#### [RECORDS SHOWN]
───

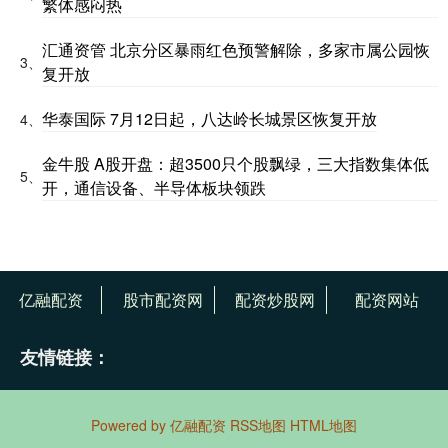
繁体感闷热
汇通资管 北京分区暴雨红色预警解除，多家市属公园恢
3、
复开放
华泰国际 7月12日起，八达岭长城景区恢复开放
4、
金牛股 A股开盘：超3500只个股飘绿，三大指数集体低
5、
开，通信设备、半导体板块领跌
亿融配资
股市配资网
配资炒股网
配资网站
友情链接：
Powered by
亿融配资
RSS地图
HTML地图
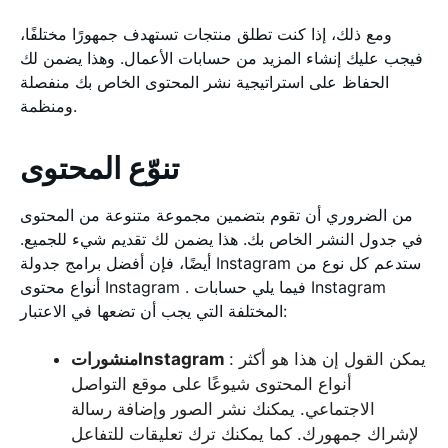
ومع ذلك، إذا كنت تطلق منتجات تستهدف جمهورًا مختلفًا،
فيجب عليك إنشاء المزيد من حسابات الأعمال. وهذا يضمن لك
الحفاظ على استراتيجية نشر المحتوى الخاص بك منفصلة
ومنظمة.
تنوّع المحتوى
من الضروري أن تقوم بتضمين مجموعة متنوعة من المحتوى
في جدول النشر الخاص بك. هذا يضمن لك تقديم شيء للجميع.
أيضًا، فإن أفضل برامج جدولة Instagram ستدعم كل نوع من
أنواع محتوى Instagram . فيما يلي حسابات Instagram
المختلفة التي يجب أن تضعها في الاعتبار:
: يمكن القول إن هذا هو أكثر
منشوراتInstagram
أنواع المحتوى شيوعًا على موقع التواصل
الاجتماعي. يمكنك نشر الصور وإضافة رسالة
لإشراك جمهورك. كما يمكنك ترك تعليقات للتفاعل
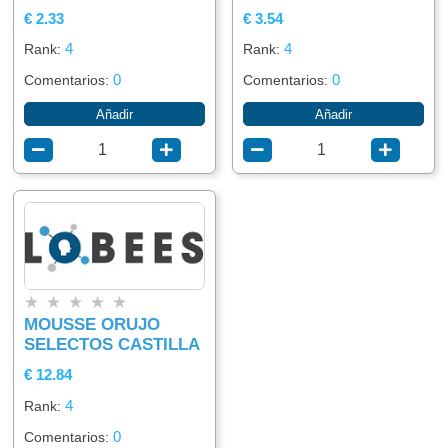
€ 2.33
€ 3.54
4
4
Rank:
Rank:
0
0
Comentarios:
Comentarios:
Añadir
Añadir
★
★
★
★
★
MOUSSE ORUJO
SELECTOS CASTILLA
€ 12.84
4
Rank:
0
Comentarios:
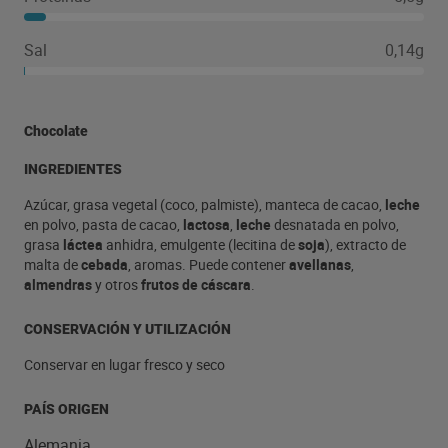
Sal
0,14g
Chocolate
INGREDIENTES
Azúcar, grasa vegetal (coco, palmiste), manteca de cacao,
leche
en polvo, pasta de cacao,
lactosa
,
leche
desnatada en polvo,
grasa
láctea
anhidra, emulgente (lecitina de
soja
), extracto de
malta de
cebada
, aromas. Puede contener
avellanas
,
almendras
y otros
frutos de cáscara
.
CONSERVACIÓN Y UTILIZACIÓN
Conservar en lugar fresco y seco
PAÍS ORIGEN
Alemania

───

Scanning the data above, copy out every line where "يمكنك" is found.

الاجتماعي. يمكنك نشر الصور وإضافة رسالة
لإشراك جمهورك. كما يمكنك ترك تعليقات للتفاعل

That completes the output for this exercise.